Get Fuzzy with LEVENSHTEIN
Discovered a super handy Postgres extension tonight: fuzzystrmatch
. This lil cutie is a real godsend when dealing with potentially crummy user input, such as, oh say, for a Rails project where you’re requiring your less-than-tech-savvy relatives and future inlaws to input their email address in order to access your wedding website. Note: said website is badass, built-from-scratch, and open source.
Here’s a visual:
Imagining that scenario, one might be concerned about poor conversion due to typos, misspellings, or any other of the myriad problems that plague “uncontrolled” user input. And extra sadly, poor conversion here translates to a sparsely attended wedding and future full of angry inlaws… no bueno.
Enter fuzzystrmatch
. Adding this extension to your Postgres database gives you some super handy fuzzy string matching functions, my favorite of which so far is levenshtein
. levenshtein
calculates the difference between two strings, aka the “edit distance”, and it’s based on this metric named after this guy.
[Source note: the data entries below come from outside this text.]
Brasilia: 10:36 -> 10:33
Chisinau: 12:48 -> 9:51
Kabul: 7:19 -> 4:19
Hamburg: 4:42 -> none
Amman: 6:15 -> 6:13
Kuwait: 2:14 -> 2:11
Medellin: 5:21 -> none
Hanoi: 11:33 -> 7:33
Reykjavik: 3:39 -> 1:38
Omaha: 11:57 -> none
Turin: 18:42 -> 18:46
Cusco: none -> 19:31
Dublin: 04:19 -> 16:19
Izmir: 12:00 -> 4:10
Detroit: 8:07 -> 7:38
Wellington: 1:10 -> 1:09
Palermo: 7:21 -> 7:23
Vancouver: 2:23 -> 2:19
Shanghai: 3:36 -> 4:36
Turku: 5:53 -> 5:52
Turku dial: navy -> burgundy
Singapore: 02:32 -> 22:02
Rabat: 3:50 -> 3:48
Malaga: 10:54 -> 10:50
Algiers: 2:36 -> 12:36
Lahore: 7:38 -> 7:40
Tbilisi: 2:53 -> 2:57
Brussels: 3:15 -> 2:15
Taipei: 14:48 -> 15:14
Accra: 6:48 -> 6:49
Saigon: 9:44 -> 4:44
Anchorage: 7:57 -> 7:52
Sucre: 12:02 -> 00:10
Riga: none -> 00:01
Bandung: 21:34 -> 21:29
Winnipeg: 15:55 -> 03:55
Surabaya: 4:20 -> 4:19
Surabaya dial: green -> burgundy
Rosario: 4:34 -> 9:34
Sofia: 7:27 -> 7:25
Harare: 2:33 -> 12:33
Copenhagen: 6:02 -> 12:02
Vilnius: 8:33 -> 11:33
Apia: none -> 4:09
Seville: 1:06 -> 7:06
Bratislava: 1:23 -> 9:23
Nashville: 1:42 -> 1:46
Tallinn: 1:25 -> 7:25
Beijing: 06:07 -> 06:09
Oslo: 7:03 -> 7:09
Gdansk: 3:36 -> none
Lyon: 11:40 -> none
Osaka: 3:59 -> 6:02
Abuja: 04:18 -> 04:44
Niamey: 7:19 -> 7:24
You can use it to make some extra forgiving ActiveRecord queries, as laid out below.
> User.find_by('levenshtein(lower(email), lower(?)) <= 3', 'test@email.c')
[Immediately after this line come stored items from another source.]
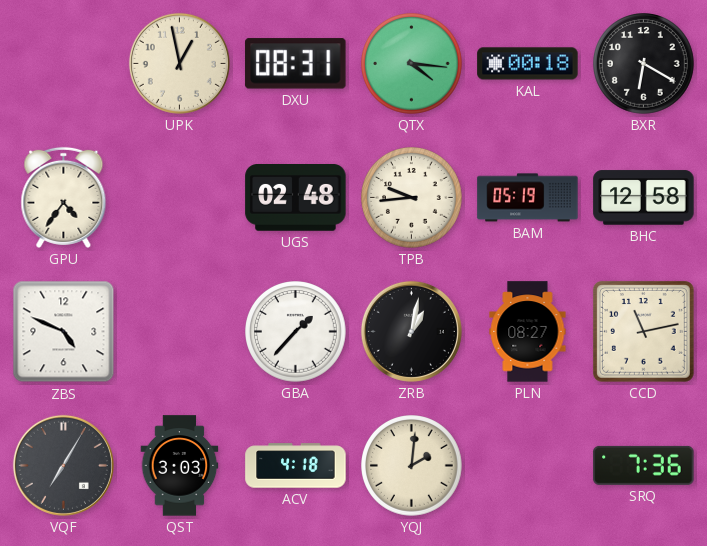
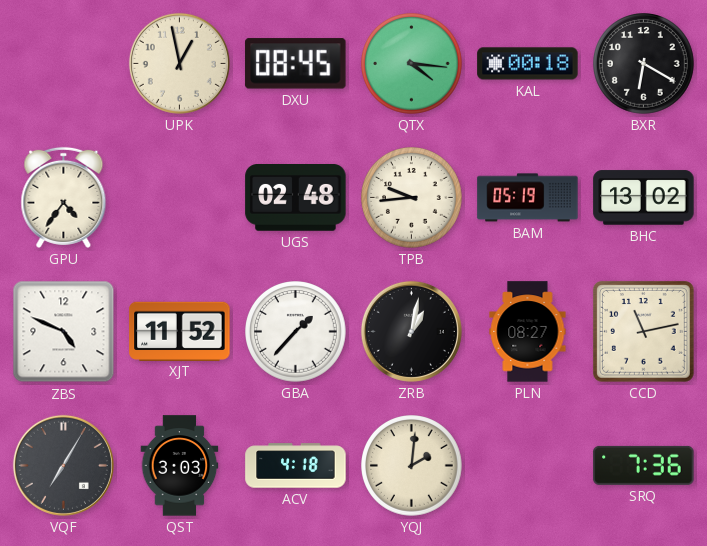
DXU: 08:31 -> 08:45
BHC: 12:58 -> 13:02
XJT: none -> 11:52
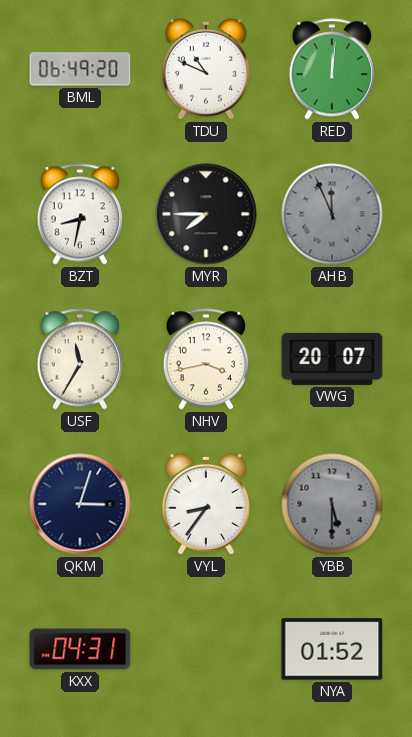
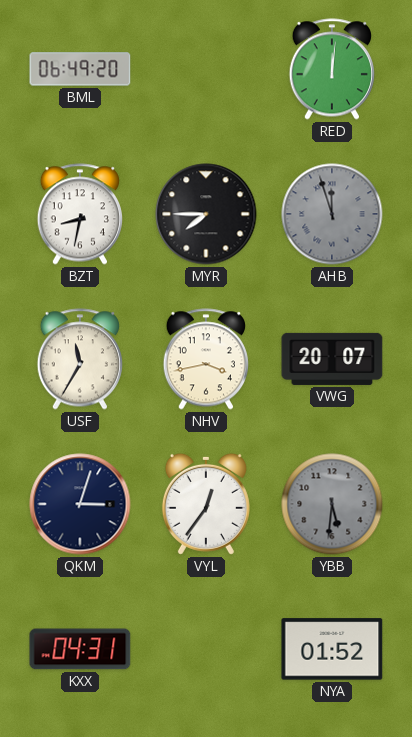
TDU: 10:49 -> none
AHB: 11:56 -> 11:57
VYL: 8:36 -> 12:36
YBB: 5:30 -> 5:31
=> #<User id: 1, email: "test@email.com">
> User.find_by('levenshtein(lower(email), lower(?)) <= 3', 'TEST@EMAILCOM')
=> #<User id: 1, email: "test@email.com">
> User.find_by('levenshtein(lower(email), lower(?)) <= 3', ' test@email.com ')
=> #<User id: 1, email: "test@email.com">
> User.find_by('levenshtein(lower(email), lower(?)) <= 3', 'test@@email.com')
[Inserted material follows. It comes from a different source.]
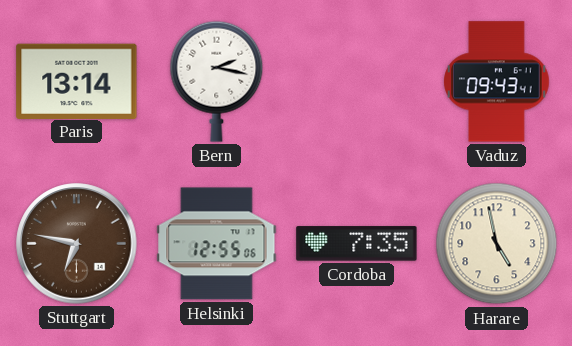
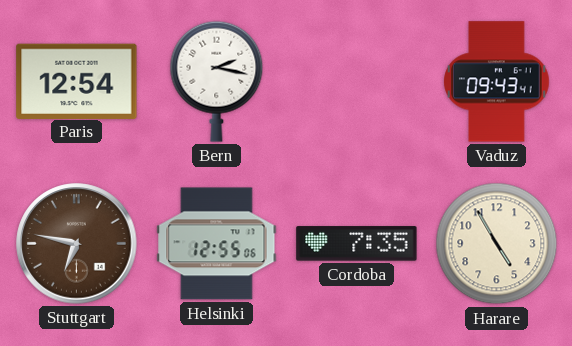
Paris: 13:14 -> 12:54
Harare: 4:58 -> 4:55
=> #<User id: 1, email: "test@email.com">
> User.find_by('levenshtein(lower(email), lower(?)) <= 3', 'teste@mail.com')
=> #<User id: 1, email: "test@email.com">
I’m using it to make it extra easy for folks to log in, provided they can at least remember their own email within a 3 character margin of error. Here’s hoping.
Super Basic Implementation:
Add migrations
class CreateUsers < ActiveRecord::Migration
def change
create_table :users do |t|
t.string :email, null: false, default: ""
end
end
end
class EnableFuzzystrmatchExtension < ActiveRecord::Migration
def change
enable_extension 'fuzzystrmatch'
end
end
Add class method on model
class User < ActiveRecord::Base
def self.fuzzy_match(email)
find_by('levenshtein(lower(email), lower(?)) <= 3', email.strip)
end
end
Query from controller action
class SessionsController < ApplicationController
def create
user = User.fuzzy_match(user_params[:email])
if user
# login user
else
# redirect with flash error
end
end
private
def user_params
params.require(:user).permit(:email)
end
end